Scott Perry, nominato GM lo scorso 14 luglio, è pronto a sfruttare al meglio la grande opportunità e, intercettato dal Boston Globe, mostra grande sicurezza:

Non sai  quando giungerà  il tuo momento, potrebbe non arrivare mai. Nel mio caso, fortunatamente, è arrivata la chiamata da parte di una franchigia storica come i Knicks. Sono pronto a sfruttare l’occasione. Sono in questo ambiente da trent’anni, 13 da allenatore al college [ Detroit Mercy, poi assistente a Michigan tra il 1993 e il 1997 e infine HC a Eastern Kentucky fino al 2000 ndr]  e 17 nella NBA. Non ho bruciato le tappe. Ho lavorato sodo nel corso degli  anni e ora [sto vivendo] un momento emozionante.
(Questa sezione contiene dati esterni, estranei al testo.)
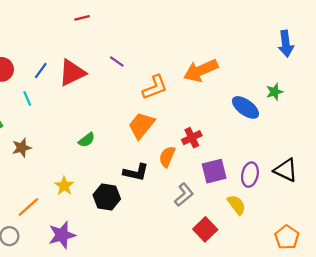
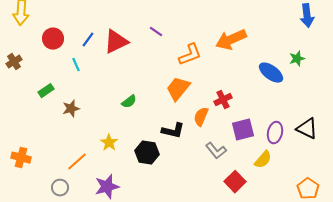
gray L-shape: (184, 195) -> (216, 151), turned 90
yellow semicircle: (237, 205) -> (263, 160), turned 78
La strada per la risalita è ancora lunga, soprattutto  a New York, in un contesto che non perdona, ma Perry non si spaventa:

Prima di tutto vorrei precisare che ogni incarico nello sport professionistico ha le sue difficoltà. New York è una delle città più leggendarie e iconiche al mondo. I riflettori puntati sul tuo lavoro sono più intensi. [C’è pressione], ma non mi farò condizionare;  rimarrò  me stesso, applicherò le mie conoscenze, la mia personalità, farò tesoro delle esperienze passate e darò il mio contributo per riportare questa squadra al successo.